The U.S. Holocaust Memorial Museum today reacted to the new United Nations report on human rights violations in the Democratic Republic of the Congo (DRC). Published by the United Nations High Commissioner for Human Rights, the report outlines the most serious violations of human rights and international humanitarian law in the DRC between 1993 and 2003 and offers a range of transitional justice options to deal with the legacy of the crimes.
“The scale, scope and detail of the crimes are too serious to be ignored,” said Michael Abramowitz, Director of the Committee on Conscience, the Museum’s genocide prevention program. “This report offers a shocking picture of violence directed against civilians in the Congo by multiple perpetrators over more than a decade. The allegations of serious violations of international humanitarian law should be treated with utmost gravity in the interests of truth-telling, combating impunity, and achieving justice for victims.”
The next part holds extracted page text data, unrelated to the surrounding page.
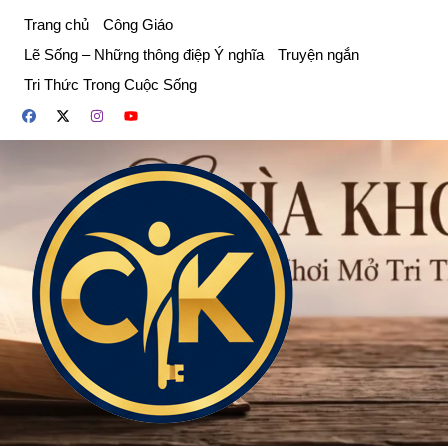
Chuyển
Trang chủ
Công Giáo
đến
Lẽ Sống – Những thông điệp Ý nghĩa
Truyện ngắn
phần
Tri Thức Trong Cuộc Sống
nội
dung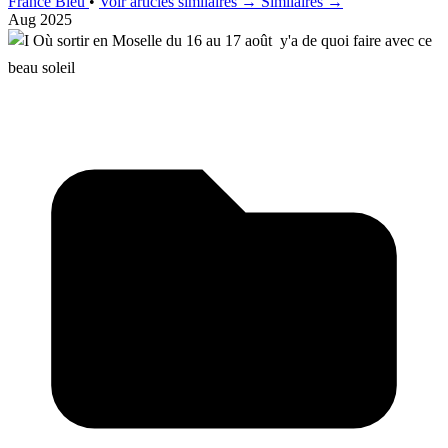
France Bleu
•
Voir articles similaires →
Similaires →
Aug 2025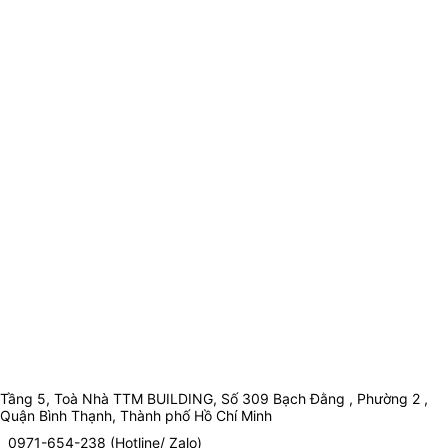
Tầng 5, Toà Nhà TTM BUILDING, Số 309 Bạch Đằng , Phường 2 ,
Quận Bình Thạnh, Thành phố Hồ Chí Minh
0971-654-238 (Hotline/ Zalo)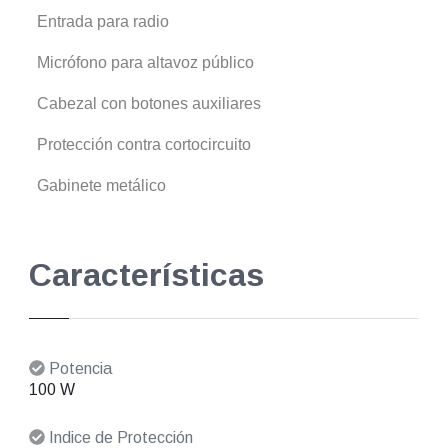
Entrada para radio
Micrófono para altavoz público
Cabezal con botones auxiliares
Protección contra cortocircuito
Gabinete metálico
Características
Potencia
100 W
Indice de Protección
The report published today analyses four major periods of violence in the DRC: the waning years of the Mobutu Sese Seko regime (1993 - 1996), the war to overthrow Mobutu (1996-1998), the second war (1998 - 2001), and the period of transition (2001 - 2003). It also documents violence against women and children and the impact of resource exploitation on the conflict.
The report charges that attacks carried out in 1996 and 1997 by the Rwandan army and their rebel allies against Hutu civilians in the DRC may constitute genocide, ultimately deferring judgment on this question to a competent legal tribunal. It also documents crimes allegedly committed by the later-deposed Zairean government of Mobutu Sese Seko, other national militaries and militias, including Ugandan, Burundian, and Congolese rebels. The report provides guidance for the Congolese and international authorities on how to prosecute perpetrators and address victims’ rights.
“Nothing in this report or these charges diminishes the facts of the 1994 Rwandan genocide, where at least 500,000 Rwandan Tutsi were murdered by a Hutu-extremist government in only three months,” said Abramowitz. “If anything, the report underscores the long-lasting, regional consequences of genocide and the importance of prevention efforts.”